Seeking input on services that the OHDSI Study Agent will provide

rkboyce · January 29, 2026, 9:13pm

Hello!

My name is Rich Boyce and I am helping to lead/coordinate the new OHDSI Study Design Assistant project. The project is a part of the OHDSI Generative AI workgroup and has the goal of developing an AI Study Agent to support OHDSI researchers to more rapidly, accurately, and reproducibly determine research feasibility and design research studies using OHDSI tools, including HADES and Atlas/WebAPI.

The Study Agent will be service-architected, providing AI-informed services to other tools used by researchers through standardized API calls. This will enable integration of the Study Agent into a variety of tools used by OHDSI researchers. See here for more information, including on architecture and an initial proof-of-concept.

In this post, I am seeking input on the set of services that we should target for the Study Agent. I have started a list of services that I think will help a researcher go from a study idea to a well-specified research question, and then from a research question to a computable study specification, complete with computable outcome and exposure phenotypes and parameters for executing the study. If this topic is of interest to you, would you please comment, edit, and or make suggestions in reply or post them on the project github as issue tickets?

Below is the first draft of study agent services based on what I am calling “study intent” (a narrative description of the research question) :

NOTE: at no time for any of the services would an LLM see row-level data (this can be accomplished through the careful use of protocols (MCP for tooling, Agent Client Protocol for OHDSI tool ↔ LLM communication) and a security layer).

phenotype_recommendations: Suggest relevant phenotypes from the thousands of phenotype definitions available from various credible sources (OHDSI Phenotype library, VA CIPHER, a user’s own Atlas cohort definitions) for the study intent. Write cohort definition artifacts for any phenotype definitions the user accepts as relecant.
phenotype_improvements: Review selected phenotypes for improvements against study intent. Of the use accepts, write the new artifacts (JSON cohort definitions or Atlas cohort records)
phenotype_characterize: Generate R code that the user will run, or request the user’s permission to run Atlas services, to characterize the population of individuals that match a selected phenotype (i.e., same as a cohort characterization)
phenotype_data_quality_review: Check for likely issues and propose mitigation based on information from the Data Quality Dashboard, Achilles Heel data quality checks, and Achilles data source characterizations over the one or more sources that a user intends to use within the study.
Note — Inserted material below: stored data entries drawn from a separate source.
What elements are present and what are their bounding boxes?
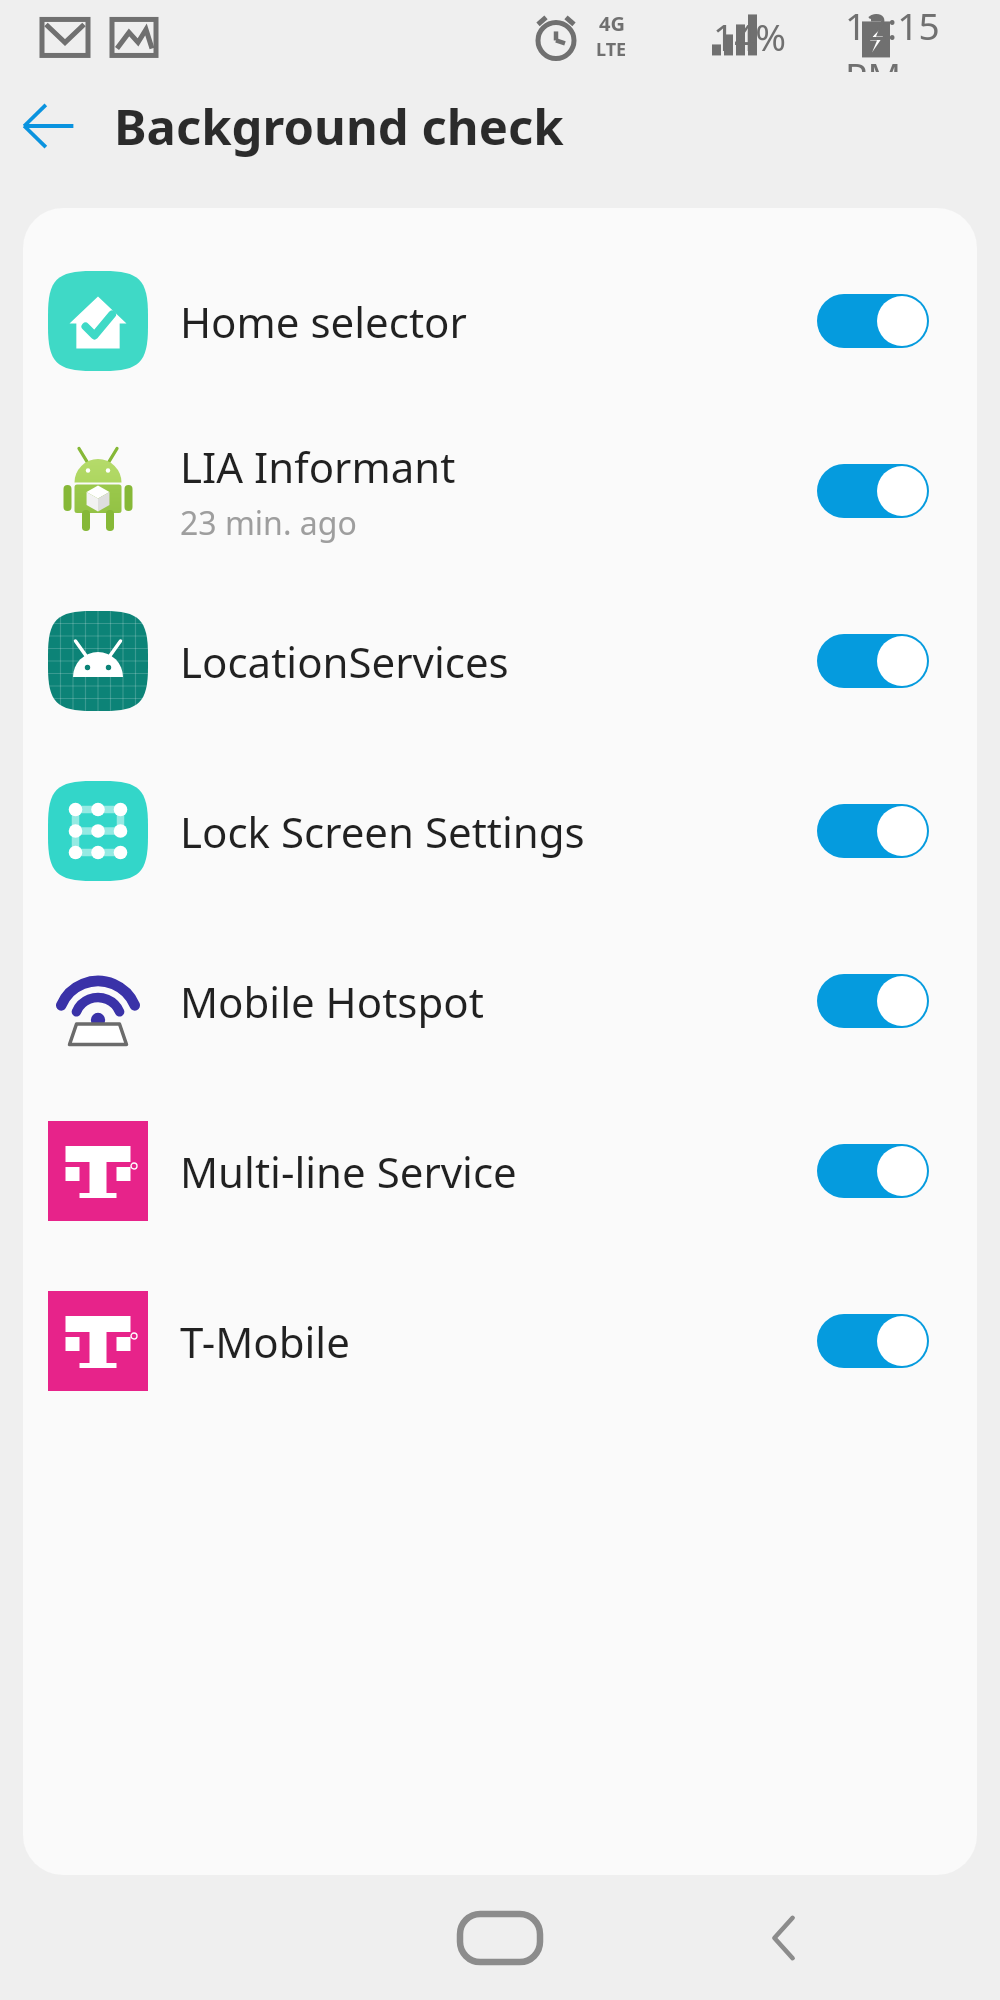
button[interactable]: Toggle on bbox=[817, 1144, 929, 1198]
button[interactable]: Toggle on bbox=[817, 1314, 929, 1368]
button[interactable]: Toggle on bbox=[817, 294, 929, 348]
staticText: Lock Screen Settings bbox=[180, 803, 585, 860]
button[interactable]: Home selector bbox=[23, 236, 977, 406]
button[interactable]: LocationServices bbox=[23, 576, 977, 746]
staticText: Multi-line Service bbox=[180, 1143, 517, 1200]
staticText: 14% bbox=[713, 11, 787, 61]
button[interactable]: Mobile Hotspot bbox=[23, 916, 977, 1086]
staticText: 4G bbox=[599, 10, 625, 37]
button[interactable]: LIA Informant bbox=[23, 406, 977, 576]
button[interactable]: T-Mobile bbox=[23, 1256, 977, 1426]
staticText: Mobile Hotspot bbox=[180, 973, 484, 1030]
staticText: LIA Informant bbox=[180, 438, 456, 495]
button[interactable]: Home bbox=[435, 1892, 565, 1984]
staticText: Background check bbox=[114, 93, 564, 160]
staticText: Home selector bbox=[180, 293, 467, 350]
staticText: LocationServices bbox=[180, 633, 509, 690]
button[interactable]: Toggle on bbox=[817, 974, 929, 1028]
button[interactable]: Toggle on bbox=[817, 634, 929, 688]
staticText: LTE bbox=[596, 37, 627, 62]
button[interactable]: Toggle on bbox=[817, 804, 929, 858]
staticText: 23 min. ago bbox=[180, 501, 357, 545]
button[interactable]: Lock Screen Settings bbox=[23, 746, 977, 916]
button[interactable]: Back bbox=[738, 1892, 830, 1984]
button[interactable]: Toggle on bbox=[817, 464, 929, 518]
button[interactable]: Multi-line Service bbox=[23, 1086, 977, 1256]
staticText: T-Mobile bbox=[180, 1313, 350, 1370]
staticText: 12:15 PM bbox=[845, 0, 1000, 72]
button[interactable]: Navigate up bbox=[0, 78, 96, 174]
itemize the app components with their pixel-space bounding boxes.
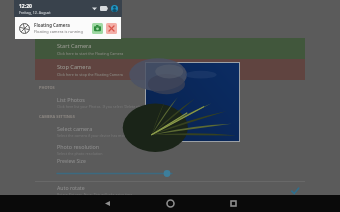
staticText: Select camera bbox=[57, 125, 93, 132]
button[interactable]: Stop camera bbox=[106, 23, 117, 34]
staticText: Stop Camera bbox=[57, 63, 91, 71]
button[interactable]: List Photos bbox=[35, 93, 305, 111]
staticText: Select the camera if your device has mor… bbox=[57, 133, 152, 138]
button[interactable]: User account bbox=[111, 5, 118, 12]
button[interactable]: Auto rotate bbox=[35, 182, 305, 199]
staticText: Click here list your Photos. If you sele… bbox=[57, 104, 152, 109]
button[interactable]: Back bbox=[99, 195, 116, 212]
staticText: Click here to start the Floating Camera bbox=[57, 51, 124, 56]
staticText: Click here to stop the Floating Camera bbox=[57, 72, 123, 77]
button[interactable]: Keep screen on bbox=[35, 200, 305, 212]
staticText: 12:20 bbox=[19, 3, 32, 10]
button[interactable]: Start Camera bbox=[35, 38, 305, 59]
staticText: Start Camera bbox=[57, 42, 92, 50]
other: Battery bbox=[100, 6, 108, 11]
staticText: Select the photo resolution bbox=[57, 151, 103, 156]
staticText: List Photos bbox=[57, 96, 85, 103]
other: Auto rotate checkbox, checked bbox=[290, 186, 300, 196]
staticText: Photo resolution bbox=[57, 143, 100, 150]
button[interactable]: Take photo bbox=[92, 23, 103, 34]
button[interactable]: Stop Camera bbox=[35, 59, 305, 80]
button[interactable]: Floating Camera bbox=[15, 17, 121, 39]
staticText: Floating camera is running bbox=[34, 29, 83, 34]
staticText: CAMERA SETTINGS bbox=[39, 114, 75, 119]
button[interactable]: Photo resolution bbox=[35, 140, 305, 158]
staticText: Rotate Pictures. Note: This will take ex… bbox=[57, 192, 134, 197]
button[interactable]: Select camera bbox=[35, 122, 305, 140]
staticText: Floating Camera bbox=[34, 22, 70, 28]
button[interactable]: Recent apps bbox=[225, 195, 242, 212]
other: Wi-Fi bbox=[92, 6, 97, 11]
staticText: PHOTOS bbox=[39, 85, 55, 90]
staticText: Preview Size bbox=[57, 158, 86, 165]
staticText: Auto rotate bbox=[57, 184, 85, 191]
staticText: Freitag, 12. August bbox=[19, 10, 51, 15]
button[interactable] bbox=[57, 169, 172, 178]
button[interactable]: Home bbox=[162, 195, 179, 212]
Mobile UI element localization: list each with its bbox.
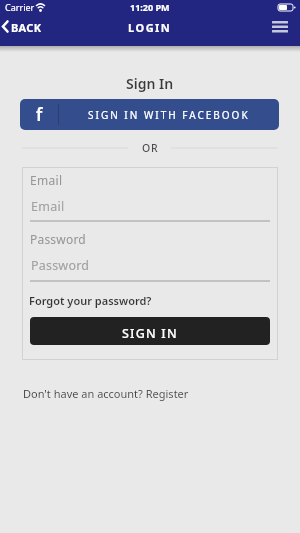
- button[interactable]: [266, 18, 294, 36]
- button[interactable]: Forgot your password?: [29, 290, 152, 310]
- staticText: SIGN IN: [122, 325, 178, 342]
- staticText: SIGN IN WITH FACEBOOK: [88, 108, 250, 122]
- staticText: f: [36, 103, 43, 126]
- staticText: OR: [142, 141, 159, 155]
- button[interactable]: Don't have an account? Register: [23, 383, 189, 403]
- staticText: Email: [30, 172, 63, 188]
- staticText: LOGIN: [128, 20, 172, 35]
- button[interactable]: [23, 190, 277, 223]
- button[interactable]: BACK: [11, 17, 42, 37]
- staticText: 11:20 PM: [130, 1, 170, 13]
- staticText: Sign In: [126, 74, 174, 93]
- staticText: Email: [31, 198, 65, 215]
- staticText: Password: [31, 257, 90, 274]
- staticText: Carrier: [5, 1, 35, 13]
- staticText: Password: [30, 231, 86, 247]
- staticText: BACK: [11, 20, 42, 35]
- button[interactable]: SIGN IN: [30, 317, 270, 345]
- staticText: Don't have an account? Register: [23, 386, 189, 401]
- button[interactable]: f: [20, 99, 279, 130]
- staticText: Forgot your password?: [29, 293, 152, 308]
- button[interactable]: [23, 248, 277, 283]
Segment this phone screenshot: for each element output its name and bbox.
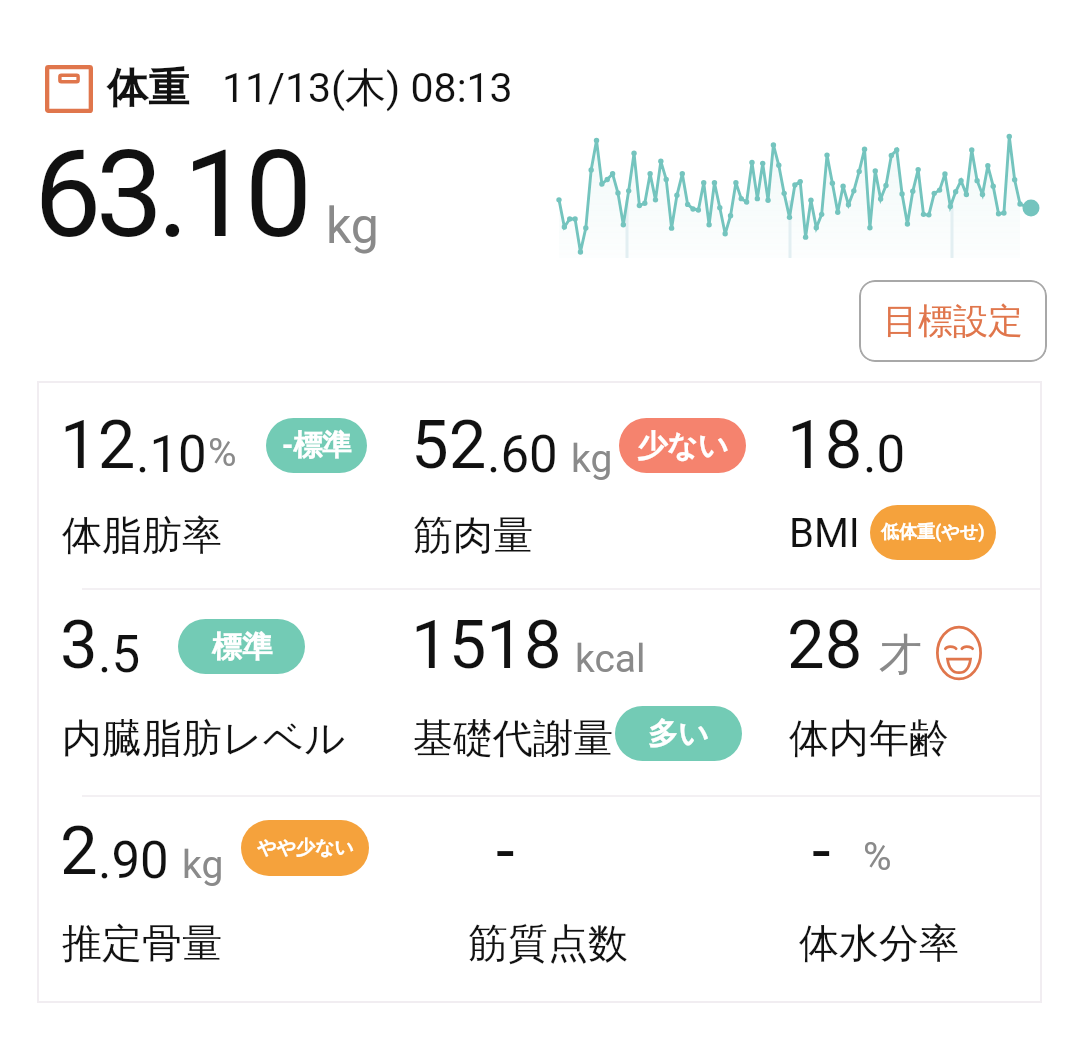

For issues that the use acknowledges , patch the artifacts (JSON cohort definitions or Atlas cohort records)
phenotype_validation_review: Generate Keeper code for the use to run that will enable them to review case samples from the population of patients meeting a selected phenotype definition. The agent will write the code to make the sample such that the user can compare performance characteristics with their sample to known for the phenotype from other sources where it was tested.
cohort_definition_build: Write the Capr code for a use to define a phenotype or covariate relevant to the study intent for which a cohort definition has not yet been defined.
cohort_definition_lint: Review cohort JSON for general design issues (washout/time-at-risk, inverted windows, empty or conflicting criteria) and for execution efficiency (unnecessary criterion nesting, sub-optimal logical ordering of criteria) and write the proposed patches (new JSON or new cohort definitions in Atlas)
concept_set_recommendations:Based on a phenotype or covariate relevant to the study intent for which a cohort definition has not been defined, suggest relevant concept sets from sources available to the user (concept set JSON, Atlas) to use in a new cohort definition. If the user accepts, create the concept set artifacts.
propose_concept_set_diff: Review concept set for gaps and inconsistencies given the study intent. If the user accepts, patch the concept set artifacts.

schuemie · January 30, 2026, 9:42am

Thank you @rkboyce for leading this!

How about:

propose_negative_control_outcomes: Given a target (and optionally a comparator) recommend outcomes that are unlikely to be caused by the target (nor by the comparator)
review_negatve_control: Given a target and an outcome, judge whether they are unlikely to be causally related.
propose_comparator: Given a target, propose a comparator. This could leverage the OHDSI Comparator Selector tool.

Gowtham_Rao · January 30, 2026, 5:49pm

@rkboyce a lot of phenotype_ has already been posted!!

How about:

protocol_generator: understand the PICO/TAR and write a templated protocol
background_writer: based on PICO/TAR and hypothesis - do (systematic) research and write document justifying study.
protocol_critiquer: given a protocol critique it if it has required components and for consistency.